→ PROBLEM STATEMENT
Using the listing below, print the line containing "PNAE, PROGRAMA", the line containing "บนเตาทำวาฟเฟิล ปิดเตาให้สนิทเพื่อทำให้", and each line between them, exactly and nothing else. Pictures stay out of the print.

*** Block opens ***

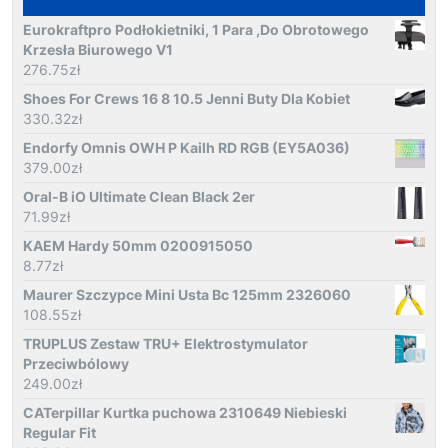
Eurokraftpro Podłokietniki, 1 Para ,Do Obrotowego
Krzesła Biurowego V1
276.75
zł
Shoes For Crews 16 8 10.5 Jenni Buty Dla Kobiet
330.32
zł
Endorfy Omnis OWH P Kailh RD RGB (EY5A036)
379.00
zł
Oral-B iO Ultimate Clean Black 2er
71.99
zł
KAEM Hardy 50mm 0200915050
8.77
zł
Maurer Szczypce Mini Usta Bc 125mm 2326060
108.55
zł
TRUPLUS Zestaw TRU+ Elektrostymulator
Przeciwbólowy
249.00
zł
CATerpillar Kurtka puchowa 2310649 Niebieski
Regular Fit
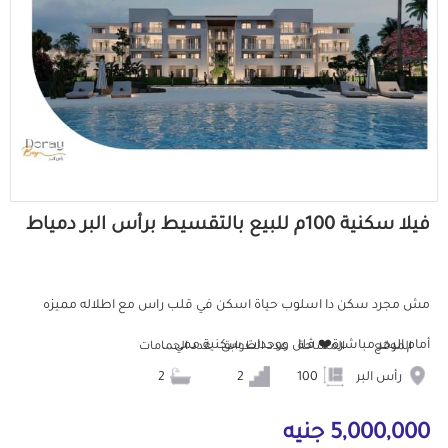
فيلا سكنية 100م للبيع بالتقسيط برأس البر دمياط
مش مجرد سكن دا اسلوب حياة اسكن في قلب راس مع اطلاله مميزه
أمام البحر مباشرة❤️ ڤلل ووحدات سكنية ممي...
الموقع
المساحة
عدد الطوابق
عدد الحمامات
رأس البر
100
2
2
5,000,000 جنيه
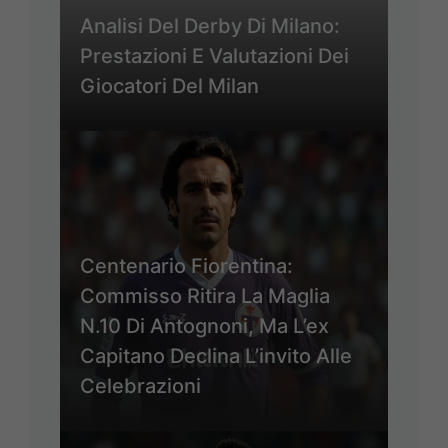
Analisi Del Derby Di Milano:
Prestazioni E Valutazioni Dei
Giocatori Del Milan
Centenario Fiorentina:
Commisso Ritira La Maglia
N.10 Di Antognoni, Ma L’ex
Capitano Declina L’invito Alle
Celebrazioni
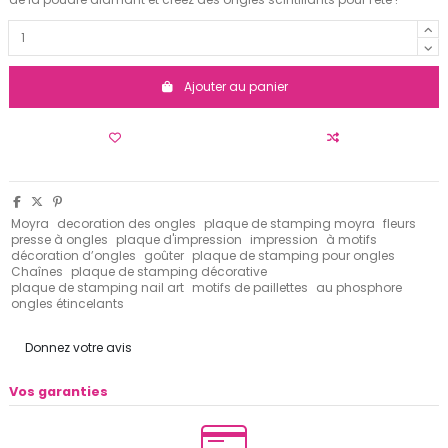
Ajouter au panier
Moyra
decoration des ongles
plaque de stamping moyra
fleurs
presse à ongles
plaque d'impression
impression
à motifs
décoration d’ongles
goûter
plaque de stamping pour ongles
Chaînes
plaque de stamping décorative
plaque de stamping nail art
motifs de paillettes
au phosphore
ongles étincelants
Donnez votre avis
Vos garanties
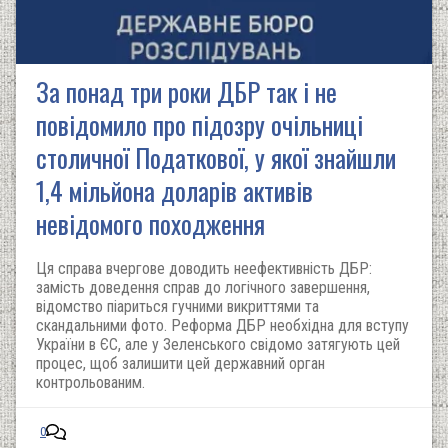
За понад три роки ДБР так і не
повідомилo про підозру очільниці
столичної Податкової, у якої знайшли
1,4 мільйона доларів активів
невідомого походження
Ця справа вчергове доводить неефективність ДБР:
замість доведення справ до логічного завершення,
відомство піариться гучними викриттями та
скандальними фото. Реформа ДБР необхідна для вступу
України в ЄС, але у Зеленського свідомо затягують цей
процес, щоб залишити цей державний орган
контрольованим.
0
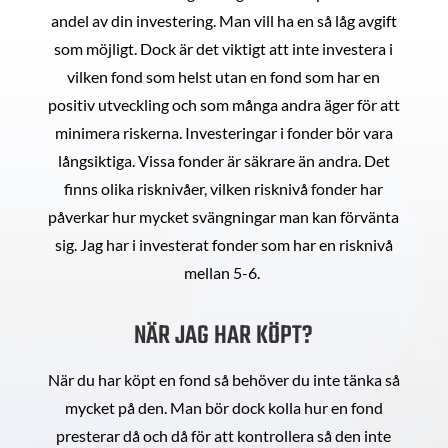
andel av din investering. Man vill ha en så låg avgift
som möjligt. Dock är det viktigt att inte investera i
vilken fond som helst utan en fond som har en
positiv utveckling och som många andra äger för att
minimera riskerna. Investeringar i fonder bör vara
långsiktiga. Vissa fonder är säkrare än andra. Det
finns olika risknivåer, vilken risknivå fonder har
påverkar hur mycket svängningar man kan förvänta
sig. Jag har i investerat fonder som har en risknivå
mellan 5-6.
NÄR JAG HAR KÖPT?
När du har köpt en fond så behöver du inte tänka så
mycket på den. Man bör dock kolla hur en fond
presterar då och då för att kontrollera så den inte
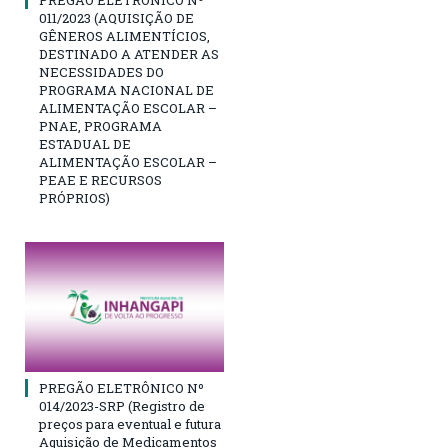
PREGÃO ELETRÔNICO Nº
011/2023 (AQUISIÇÃO DE
GÊNEROS ALIMENTÍCIOS,
DESTINADO A ATENDER AS
NECESSIDADES DO
PROGRAMA NACIONAL DE
ALIMENTAÇÃO ESCOLAR –
PNAE, PROGRAMA
ESTADUAL DE
ALIMENTAÇÃO ESCOLAR –
PEAE E RECURSOS
PRÓPRIOS)
PREGÃO ELETRÔNICO Nº
014/2023-SRP (Registro de
preços para eventual e futura
Aquisição de Medicamentos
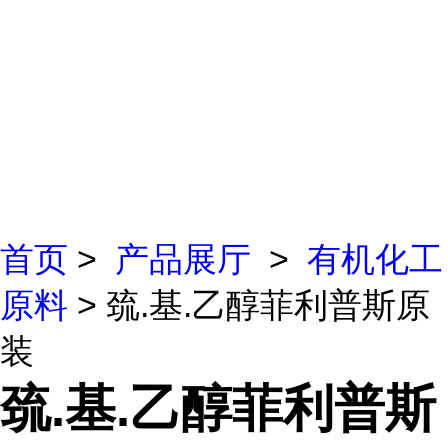
首页
>
产品展厅
>
有机化工
原料
> 巯.基.乙醇菲利普斯原
装
巯.基.乙醇菲利普斯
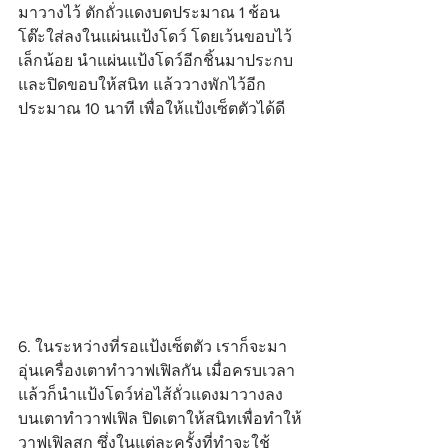
มาวางไว้ ตักถั่วแดงบดประมาณ 1 ช้อน
โต๊ะใส่ลงในแผ่นแป้งโดว์ โดยเว้นขอบไว้
เล็กน้อย นำแผ่นแป้งโดว์อีกชิ้นมาประกบ
และปิดขอบให้สนิท แล้ววางพักไว้อีก
ประมาณ 10 นาที เพื่อให้แป้งเซ็ตตัวได้ดี
6. ในระหว่างที่รอแป้งเซ็ตตัว เราก็จะมา
อุ่นเครื่องเตาทำวาฟเฟิลกัน เมื่อครบเวลา
แล้วก็นำแป้งโดว์ห่อไส้ถั่วแดงมาวางลง
บนเตาทำวาฟเฟิล ปิดเตาให้สนิทเพื่อทำให้
วาฟเฟิลสุก ซึ่งในแต่ละครั้งที่ทำจะใช้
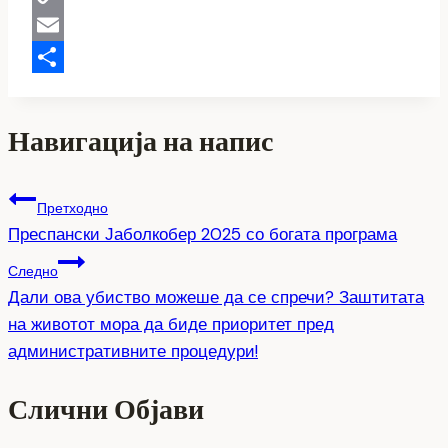
Copy
Link
Email
Share
Навигација на напис
Претходно
Преспански Јаболкобер 2025 со богата програма
Следно
Дали ова убиство можеше да се спречи? Заштитата
на животот мора да биде приоритет пред
административните процедури!
Слични Објави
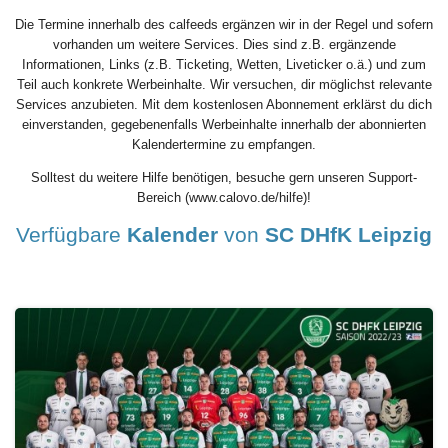
Die Termine innerhalb des calfeeds ergänzen wir in der Regel und sofern
vorhanden um weitere Services. Dies sind z.B. ergänzende
Informationen, Links (z.B. Ticketing, Wetten, Liveticker o.ä.) und zum
Teil auch konkrete Werbeinhalte. Wir versuchen, dir möglichst relevante
Services anzubieten. Mit dem kostenlosen Abonnement erklärst du dich
einverstanden, gegebenenfalls Werbeinhalte innerhalb der abonnierten
Kalendertermine zu empfangen.
Solltest du weitere Hilfe benötigen, besuche gern unseren Support-
Bereich (www.calovo.de/hilfe)!
Verfügbare
Kalender
von
SC DHfK Leipzig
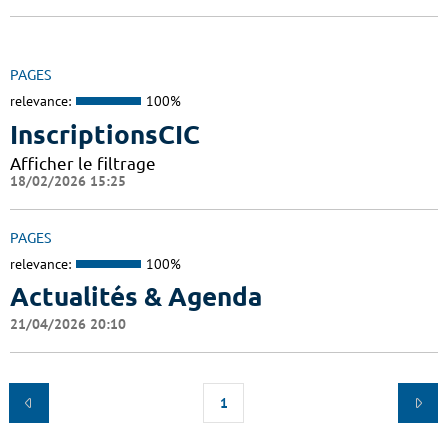
PAGES
relevance:
100%
InscriptionsCIC
Afficher le filtrage
18/02/2026 15:25
PAGES
relevance:
100%
Actualités & Agenda
21/04/2026 20:10
1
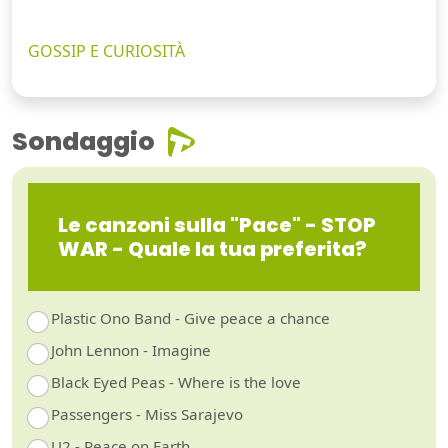
GOSSIP E CURIOSITÀ
Sondaggio
Le canzoni sulla "Pace" - STOP
WAR - Quale la tua preferita?
Plastic Ono Band - Give peace a chance
John Lennon - Imagine
Black Eyed Peas - Where is the love
Passengers - Miss Sarajevo
U2 - Peace on Earth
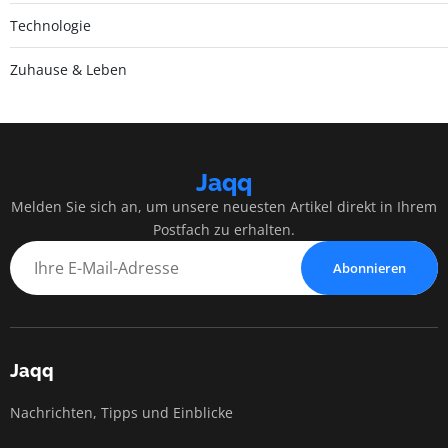
Technologie
Zuhause & Leben
Jaqq
Melden Sie sich an, um unsere neuesten Artikel direkt in Ihrem
Postfach zu erhalten.
Abonnieren
Jaqq
Nachrichten, Tipps und Einblicke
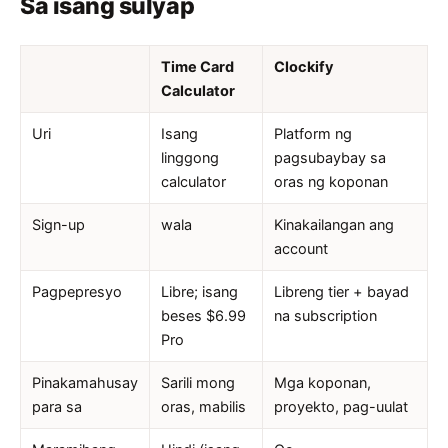
Sa isang sulyap
Time Card
Clockify
Calculator
Uri
Isang
Platform ng
linggong
pagsubaybay sa
calculator
oras ng koponan
Sign-up
wala
Kinakailangan ang
account
Pagpepresyo
Libre; isang
Libreng tier + bayad
beses $6.99
na subscription
Pro
Pinakamahusay
Sarili mong
Mga koponan,
para sa
oras, mabilis
proyekto, pag-uulat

*** Block closes ***

→ RESULT OF THE EXERCISE
PNAE, PROGRAMA
ESTADUAL DE
ALIMENTAÇÃO ESCOLAR –
PEAE E RECURSOS
PRÓPRIOS)
PREGÃO ELETRÔNICO Nº
014/2023-SRP (Registro de
preços para eventual e futura
Aquisição de Medicamentos
首页
>
产品展厅
>
有机化工
原料
> 巯.基.乙醇菲利普斯原
装
巯.基.乙醇菲利普斯
มาวางไว้ ตักถั่วแดงบดประมาณ 1 ช้อน
โต๊ะใส่ลงในแผ่นแป้งโดว์ โดยเว้นขอบไว้
เล็กน้อย นำแผ่นแป้งโดว์อีกชิ้นมาประกบ
และปิดขอบให้สนิท แล้ววางพักไว้อีก
ประมาณ 10 นาที เพื่อให้แป้งเซ็ตตัวได้ดี
6. ในระหว่างที่รอแป้งเซ็ตตัว เราก็จะมา
อุ่นเครื่องเตาทำวาฟเฟิลกัน เมื่อครบเวลา
แล้วก็นำแป้งโดว์ห่อไส้ถั่วแดงมาวางลง
บนเตาทำวาฟเฟิล ปิดเตาให้สนิทเพื่อทำให้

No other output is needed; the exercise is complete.